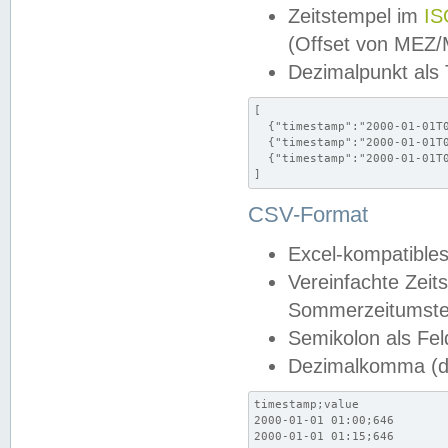
Zeitstempel im
IS
(Offset von MEZ
Dezimalpunkt als
[

  {"timestamp":"2000-01-01T0
  {"timestamp":"2000-01-01T0
  {"timestamp":"2000-01-01T0
]
CSV-Format
Excel-kompatibles
Vereinfachte Zeit
Sommerzeitumstel
Semikolon als Fel
Dezimalkomma (de
timestamp;value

◇ ◇ ◇ ◇ ◇

## [What is being asked]
Give back the entries above exactly as they stand. Leave the images out.

## [Answer]
Zeitstempel im
IS
(Offset von MEZ
Dezimalpunkt als
[

  {"timestamp":"2000-01-01T0
  {"timestamp":"2000-01-01T0
  {"timestamp":"2000-01-01T0
]
CSV-Format
Excel-kompatibles
Vereinfachte Zeit
Sommerzeitumstel
Semikolon als Fel
Dezimalkomma (de
timestamp;value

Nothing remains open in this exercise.